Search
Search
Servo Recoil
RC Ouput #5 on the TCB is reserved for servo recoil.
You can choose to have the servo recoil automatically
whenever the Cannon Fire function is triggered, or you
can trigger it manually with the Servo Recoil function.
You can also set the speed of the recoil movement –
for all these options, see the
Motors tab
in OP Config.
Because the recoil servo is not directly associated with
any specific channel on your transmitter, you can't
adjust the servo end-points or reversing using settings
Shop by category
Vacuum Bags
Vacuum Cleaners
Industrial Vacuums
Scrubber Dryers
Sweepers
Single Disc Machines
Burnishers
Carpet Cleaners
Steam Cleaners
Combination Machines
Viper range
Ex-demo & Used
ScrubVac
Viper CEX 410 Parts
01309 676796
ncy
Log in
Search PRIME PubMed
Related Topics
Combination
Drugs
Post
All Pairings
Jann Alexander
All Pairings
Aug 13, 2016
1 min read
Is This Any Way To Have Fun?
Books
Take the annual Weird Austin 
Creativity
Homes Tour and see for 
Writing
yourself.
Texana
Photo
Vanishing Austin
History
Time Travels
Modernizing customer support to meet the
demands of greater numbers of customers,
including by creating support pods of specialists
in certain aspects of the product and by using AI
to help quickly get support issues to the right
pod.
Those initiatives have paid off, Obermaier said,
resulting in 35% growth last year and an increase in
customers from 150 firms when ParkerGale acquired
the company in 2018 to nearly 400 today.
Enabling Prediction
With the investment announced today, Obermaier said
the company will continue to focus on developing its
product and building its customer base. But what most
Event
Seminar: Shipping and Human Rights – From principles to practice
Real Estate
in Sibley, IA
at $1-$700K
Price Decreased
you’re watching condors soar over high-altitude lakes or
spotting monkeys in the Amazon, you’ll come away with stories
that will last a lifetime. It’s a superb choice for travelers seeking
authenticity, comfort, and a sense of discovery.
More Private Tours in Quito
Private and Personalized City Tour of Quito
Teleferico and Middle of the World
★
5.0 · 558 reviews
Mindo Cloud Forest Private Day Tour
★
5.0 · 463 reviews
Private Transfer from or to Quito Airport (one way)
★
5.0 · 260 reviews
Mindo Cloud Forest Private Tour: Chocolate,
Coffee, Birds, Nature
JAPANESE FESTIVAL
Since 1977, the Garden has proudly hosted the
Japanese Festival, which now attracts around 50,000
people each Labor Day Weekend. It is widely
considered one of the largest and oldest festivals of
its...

What to do:
Out of the listing above, reproduce exactly the lines from the one with "Vanishing Austin" up to and including the one with "With the investment".

Output for this task:
Vanishing Austin
History
Time Travels
Modernizing customer support to meet the
demands of greater numbers of customers,
including by creating support pods of specialists
in certain aspects of the product and by using AI
to help quickly get support issues to the right
pod.
Those initiatives have paid off, Obermaier said,
resulting in 35% growth last year and an increase in
customers from 150 firms when ParkerGale acquired
the company in 2018 to nearly 400 today.
Enabling Prediction
With the investment announced today, Obermaier said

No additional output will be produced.